S3 image bandwidth costs are getting annoying

4 posts were split to a new topic: Discourse & Cloudflare

Cloudflare has been generally good for me as well. I don’t think it caches images on the free plan though?

mm, possibly, not sure how I could tell. All I know is that they tell me they’ve saved half my bandwidth. I do see they have some kind of non-free image-related offering.

2 Likes

I would note that the Cloudflare terms do explicitly state:

2.8 Limitation on Serving Non-HTML Content

The Services are offered primarily as a platform to cache and serve web pages and websites. Unless explicitly included as part of a Paid Service purchased by you, you agree to use the Services solely for the purpose of (i) serving web pages as viewed through a web browser or other functionally equivalent applications, including rendering Hypertext Markup Language (HTML) or other functional equivalents, and (ii) serving web APIs subject to the restrictions set forth in this Section 2.8. Use of the Services for serving video or a disproportionate percentage of pictures, audio files, or other non-HTML content is prohibited, unless purchased separately as part of a Paid Service or expressly allowed under our Supplemental Terms for a specific Service. If we determine you have breached this Section 2.8, we may immediately suspend or restrict your use of the Services, or limit End User access to certain of your resources through the Services.

Which would indicate to me that if you’re using Cloudflare as an asset CDN for Discourse, that you’re likely breaking those terms, and they could in theory shut you down at any time.

4 Likes

Interesting - I think this probably does mean that they don’t voluntarily cache the images (or other attachments.) I notice a breakdown of cached content for my site which says JSON data is the top cached-and-served category. Possibly JSON is the forum content being transferred to the browser for display? Or the polling/notifications system??

It might be worth noting that Cloudflare also offer some kind of block storage called R2, which is perhaps intended for the S3 role. It’s potentially cheaper than S3 as it doesn’t have egress charges, AIUI.

2 Likes

I’m sure this will turn out to be a stupid question, but what about just getting a DigitalOcean server with lots of storage?
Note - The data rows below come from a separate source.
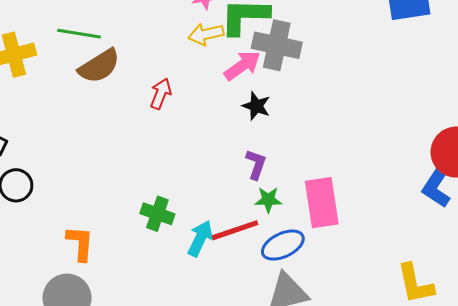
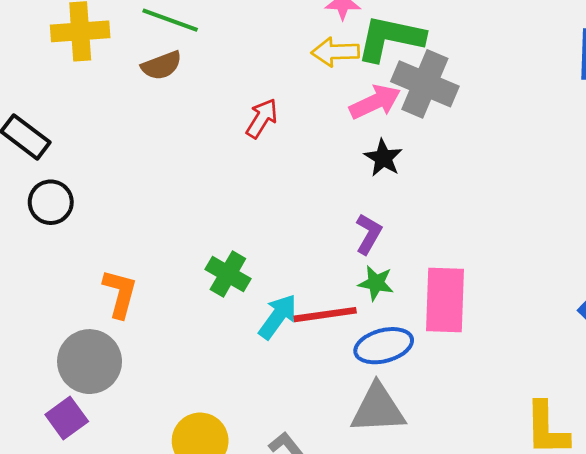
brown semicircle: (99, 66) -> (162, 65), moved, size x0.7

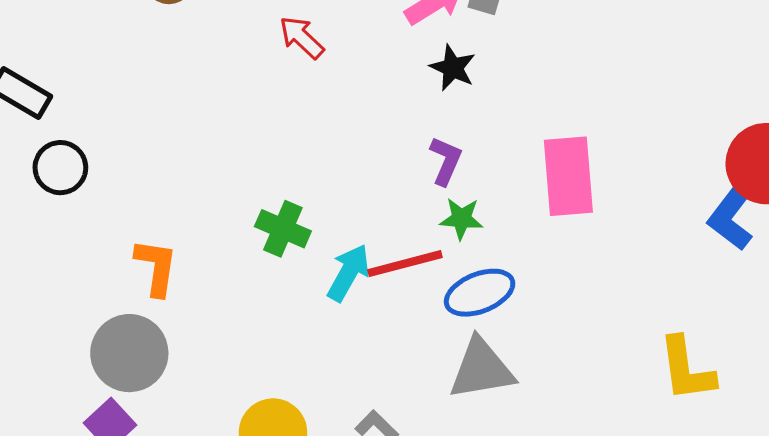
red arrow: (262, 118) -> (302, 37), turned -72
pink rectangle: (445, 300) -> (568, 176), moved

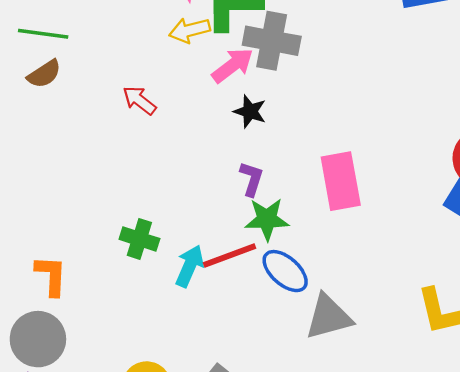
green star: (461, 219) -> (267, 219), size x1.4
blue ellipse: (480, 293) -> (285, 271), turned 69
gray triangle: (482, 369) -> (329, 317), moved

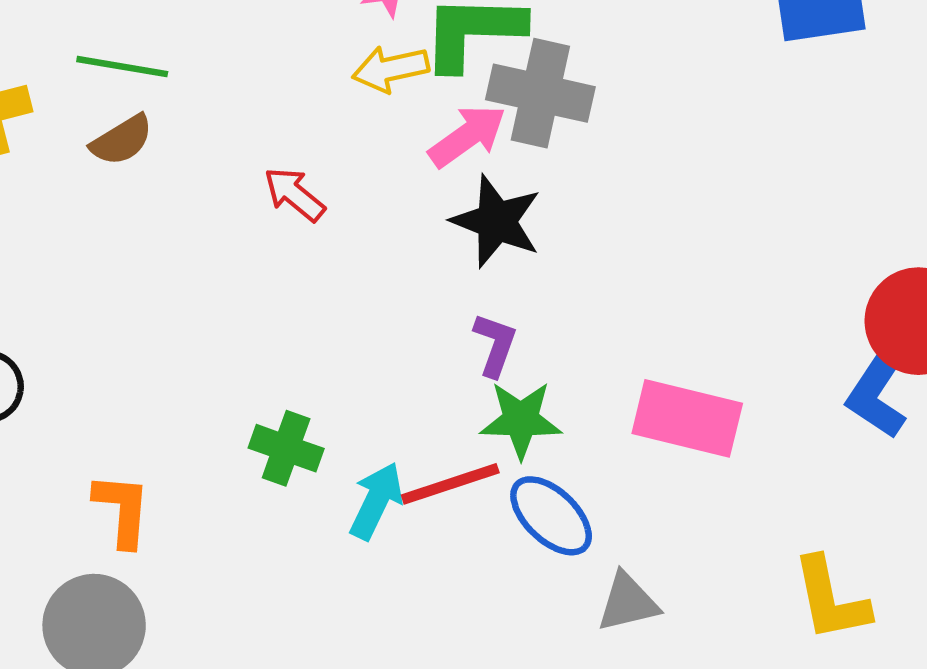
black star: (250, 111) -> (496, 221), size x1.5
pink rectangle: (341, 181) -> (687, 418), moved, turned -68
gray triangle: (329, 317) -> (628, 602), size x0.7

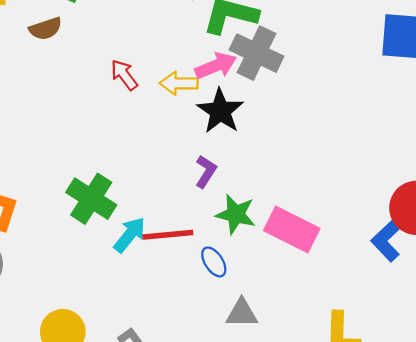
yellow arrow: (391, 69) -> (179, 83), moved
green star: (521, 420) -> (236, 214), moved
green cross: (286, 448) -> (91, 199), size x1.4
blue ellipse: (551, 516) -> (214, 262), size x0.7

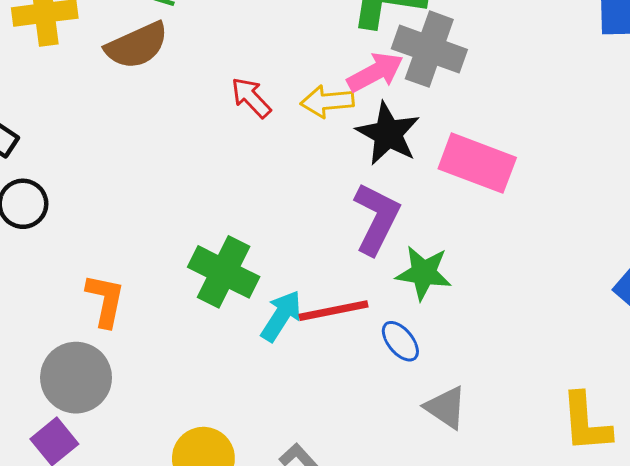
brown semicircle: (46, 29) -> (137, 45), size x1.4
purple L-shape: (206, 172) -> (376, 219), size x1.6
pink rectangle: (292, 229) -> (477, 163), moved
gray triangle: (242, 313) -> (446, 407), turned 40

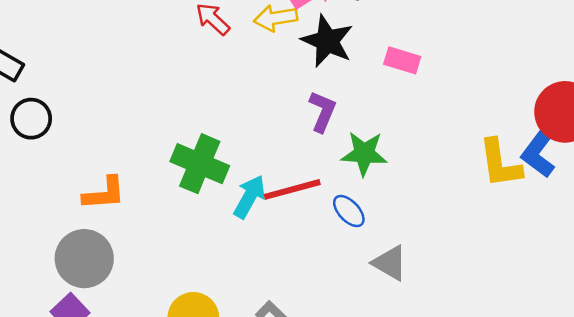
pink rectangle: (477, 163) -> (402, 60), size x0.6
purple L-shape: (376, 219) -> (322, 111), size x0.7
orange L-shape: (105, 300) -> (104, 193), turned 78
yellow L-shape: (586, 423) -> (500, 163), moved

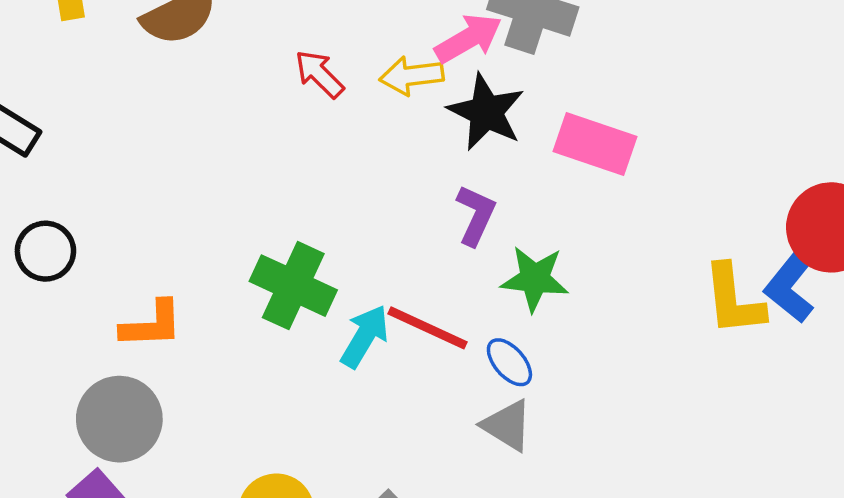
pink rectangle: (402, 60) -> (595, 144), size x1.5
black circle: (31, 119) -> (45, 251), moved
red line: (292, 189) -> (428, 328), turned 38
gray triangle: (390, 263) -> (507, 425), moved

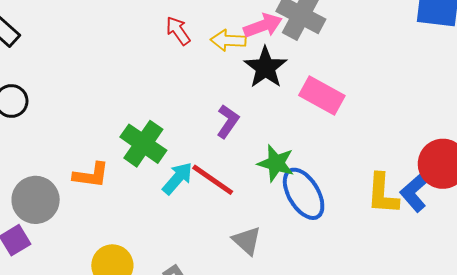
purple L-shape: (476, 215) -> (228, 121), moved
orange L-shape: (152, 325) -> (91, 175), moved
blue ellipse: (509, 362) -> (304, 194), moved, size x1.8

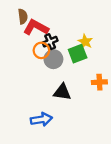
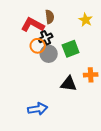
brown semicircle: (23, 16) -> (50, 17), moved
yellow star: (85, 42) -> (86, 20), moved
black triangle: (62, 92) -> (69, 84), moved

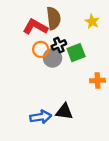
brown semicircle: (50, 17) -> (54, 18), size x1.5
black cross: (46, 38) -> (59, 45), moved
black triangle: (69, 84) -> (64, 112), moved

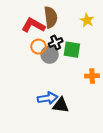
green square: (76, 53) -> (72, 50), turned 30
blue arrow: (41, 117) -> (48, 98), moved

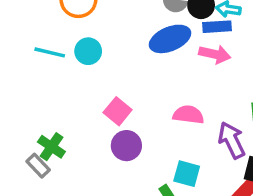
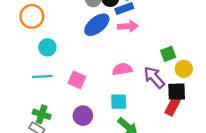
cyan line: (50, 52) -> (42, 77), moved
purple circle: (126, 146) -> (83, 116), moved
cyan square: (187, 174) -> (119, 102), moved

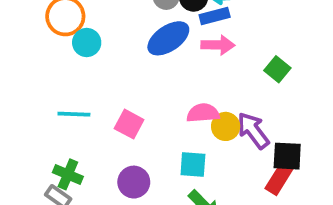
cyan circle: (47, 47) -> (87, 43), moved
green square: (168, 54) -> (277, 69), moved, turned -35
yellow circle: (184, 69) -> (226, 126), moved

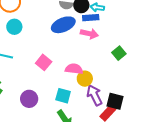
cyan circle: (87, 43) -> (14, 27), moved
pink square: (129, 124) -> (44, 62), moved
purple arrow: (253, 131) -> (95, 95), moved

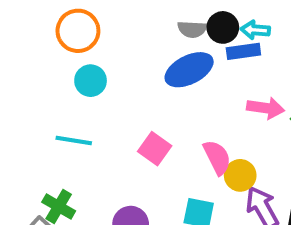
pink arrow: (89, 34) -> (266, 108), moved
pink semicircle: (74, 69) -> (217, 157), turned 60

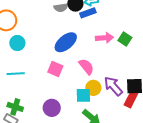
blue ellipse: (189, 70) -> (66, 42), moved
yellow circle: (240, 175) -> (93, 88), moved

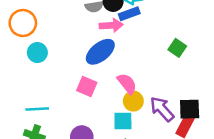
pink arrow: (104, 38) -> (111, 25), moved
cyan line: (16, 74) -> (37, 109), moved
yellow circle: (93, 88) -> (133, 101), moved

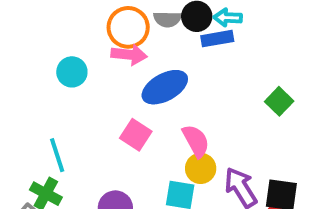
orange circle: (23, 23) -> (128, 27), moved
pink arrow: (111, 25) -> (129, 55), moved
cyan line: (37, 109) -> (57, 155), turned 65

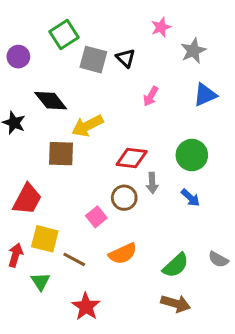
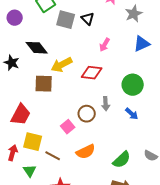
red diamond: (132, 158) -> (92, 73), moved

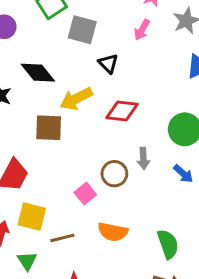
black triangle: (88, 19) -> (108, 63), moved
pink arrow: (105, 45) -> (142, 30), moved
orange semicircle: (86, 152) -> (113, 232), turned 36
brown line: (53, 156) -> (62, 238), turned -42
green semicircle: (122, 160) -> (168, 244), turned -66

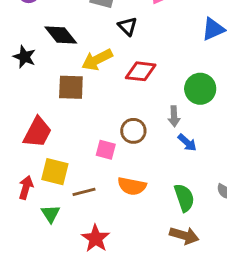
gray arrow: (143, 158) -> (174, 116), moved
blue arrow: (183, 174) -> (187, 142), moved
pink square: (85, 194) -> (106, 150), turned -36

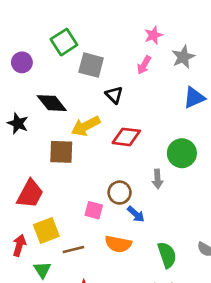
blue arrow: (187, 142) -> (136, 214), moved
yellow square: (55, 172) -> (46, 230), turned -35

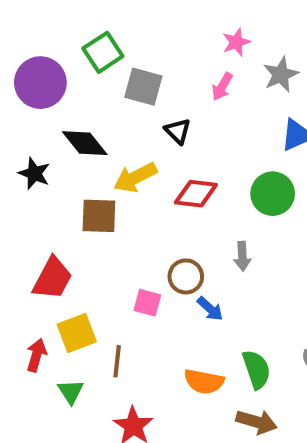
purple circle: (22, 62) -> (40, 83), size x1.6
green circle: (182, 153) -> (273, 194), moved
orange semicircle: (118, 244) -> (204, 381), moved
brown line: (73, 249) -> (117, 361), turned -70

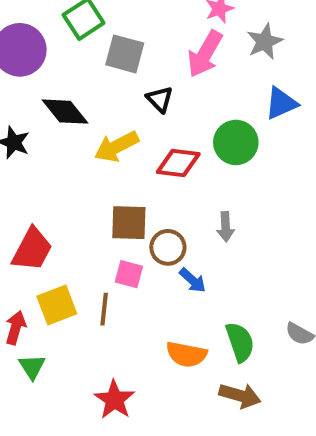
pink arrow: (222, 87) -> (205, 54), size x1.6
green circle: (273, 194) -> (236, 142), moved
brown square: (99, 216) -> (129, 223), moved
brown line: (117, 361) -> (104, 309), moved
green triangle: (71, 392) -> (32, 367), moved

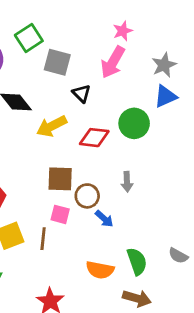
gray star: (265, 42) -> (164, 65), moved

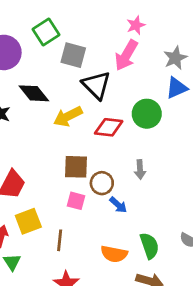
black triangle: (81, 93) -> (96, 85), size x1.6
brown line: (43, 239) -> (60, 240), moved

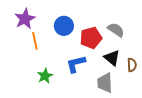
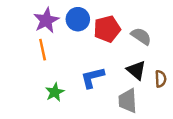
purple star: (25, 19) -> (46, 20), moved
blue circle: (64, 26) -> (78, 19), moved
red pentagon: (91, 38) -> (107, 29), moved

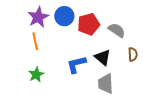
black triangle: (136, 70) -> (103, 57), moved
brown semicircle: (161, 79) -> (133, 54), moved
green star: (55, 92) -> (36, 75), moved

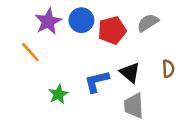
gray semicircle: (117, 30) -> (148, 23), moved, turned -66
orange line: (35, 41) -> (30, 52), moved, turned -30
green star: (36, 75) -> (58, 94), moved

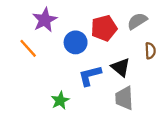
blue circle: (81, 20) -> (76, 42), moved
brown semicircle: (168, 69) -> (150, 51), moved
green star: (58, 94) -> (60, 101), moved

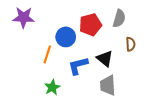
purple star: (45, 20) -> (24, 17), moved, turned 30
gray semicircle: (137, 21) -> (119, 18), turned 138
orange line: (28, 48) -> (47, 54), moved, turned 60

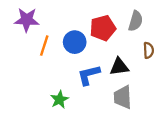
orange line: (47, 54) -> (44, 46), moved
black triangle: (105, 59) -> (119, 67), turned -48

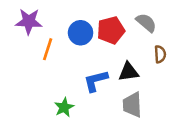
gray semicircle: (136, 21) -> (146, 23), turned -66
blue circle: (75, 42) -> (81, 33), moved

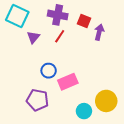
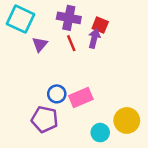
purple arrow: (99, 32) -> (94, 38), moved
red line: (60, 36) -> (71, 43), turned -56
blue circle: (49, 71) -> (57, 94), moved

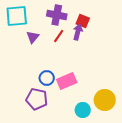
cyan square: (21, 19) -> (17, 16), turned -30
red line: (71, 43) -> (59, 36), turned 56

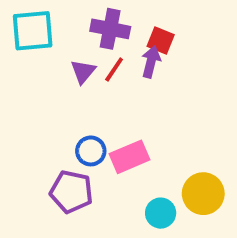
purple triangle: (33, 37) -> (83, 71), moved

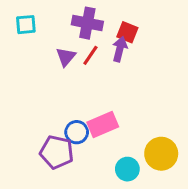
cyan square: (33, 31) -> (26, 25), size x0.6
blue circle: (91, 151) -> (77, 132), moved

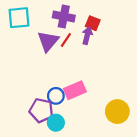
cyan square: (26, 25) -> (19, 18), size x1.5
purple triangle: (66, 57) -> (48, 41), size x1.5
cyan circle: (127, 169) -> (56, 123), moved

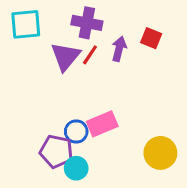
red square: (93, 23) -> (151, 38), moved

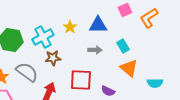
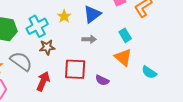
blue triangle: (98, 25) -> (92, 14), turned -36
cyan rectangle: (123, 46) -> (125, 35), moved
cyan semicircle: (155, 83) -> (149, 72), turned 35

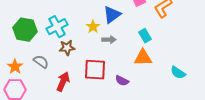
yellow star: (64, 16) -> (93, 27), moved
orange triangle: (123, 57) -> (143, 58), turned -42
gray semicircle: (21, 61) -> (41, 62), size x0.7
cyan semicircle: (149, 72) -> (178, 73), moved

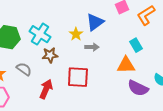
cyan cross: (57, 27) -> (40, 34), turned -30
cyan rectangle: (145, 36) -> (136, 45), moved
purple semicircle: (122, 81) -> (138, 88), moved, size x1.5

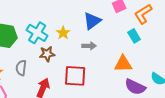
yellow star: (76, 34) -> (63, 33), moved
cyan rectangle: (136, 45) -> (134, 36), moved
gray semicircle: (24, 69) -> (21, 68), turned -119

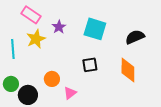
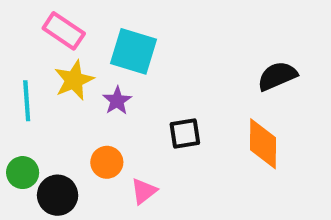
purple star: (59, 27) -> (117, 101), moved
cyan square: (95, 29) -> (134, 51), moved

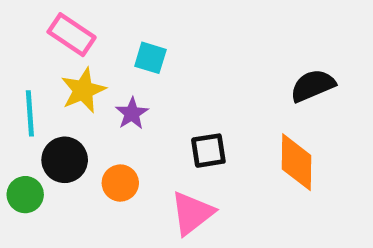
cyan square: (134, 51) -> (150, 58), size x0.6
pink triangle: (144, 191) -> (192, 213), moved, size x1.5
black circle: (58, 195) -> (65, 160), moved

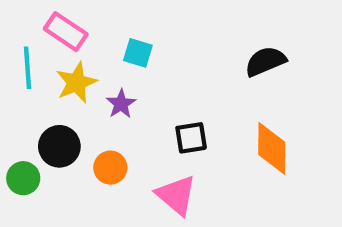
black semicircle: (313, 86) -> (265, 61), moved
cyan line: (30, 113) -> (27, 68), moved
pink triangle: (192, 213) -> (176, 195), turned -42

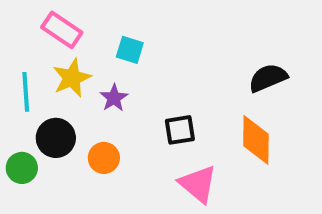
black semicircle: (265, 61) -> (268, 78), moved
cyan line: (27, 68) -> (26, 92), moved
pink triangle: (176, 195) -> (198, 184), moved

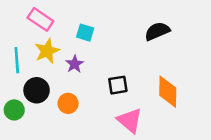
black semicircle: (268, 78) -> (157, 31), moved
They have very large transfer allotments as well (in the multiple TB depending on the droplet size).

Off the top of my head, my guess is that if everything is served from the same server it might slow down the site. Does this make sense?

Also, the other obvious downside is that you would be paying for storage you aren’t using until your user base grows. But the S3 transfer rates are so high that you would probably still come out ahead over time.

Again, looking for people to poke reasonable holes in this suggestion as we are all trying to find the right balance.

1 Like

How many GB do you need? How fast is it growing? How much data transfer do you need? These are the crucial questions.

It might be worth asking:

  • People using S3, how much storage did you need when you first chose to do that?

I think it will come down to cost and flexibility - I wouldn’t expect any performance problem. Using local storage on the instance will, I think, be more expensive and only comes in certain fixed sizes: you’ll always have some unused space which you’re paying for. But you can’t predict the future so you can’t really model the costs either way.

For cases with modest storage needs it’s surely fine to use local storage, and it’s certainly simpler. Note that, as far as I understand it, migrating from local to block storage is straightforward, but migrating back from block storage to local storage is not. See MJK’s excellent opinionated guide:

Note that there are various storage providers each with their own pricing. Cloudflare also has an offering (without egress fees) but it’s not quite ready:
Configure an S3 compatible object storage provider for uploads

And of course, the various hosting companies will be competing on price, so shop around even if using local storage.

3 Likes

Backblaze is cheaper than S3 for a very similar object store service. Idk if Discourse has a client for it.

If you mean backblaze B2, You can see it here: Configure an S3 compatible object storage provider for uploads

I’m on too meta now, I guess, but S3 (or any other similar one) is not too costly per se. Old images are. By stetson statistic 97 % of older images are just collecting spider web and are never shown — that storage is expensive.

And no, I don’t know how that should fix. I know what should be done, but knowing is not enough…

The bandwith costs when out there is bigger audience downloading relatively new images. Let’s forget CDNs, because when a forum is not operating really globally those new images should served from VPN itself. When images start to be older and forgotten then those should move to S3 and free some disk space.

Big guys do things differently, but they have money.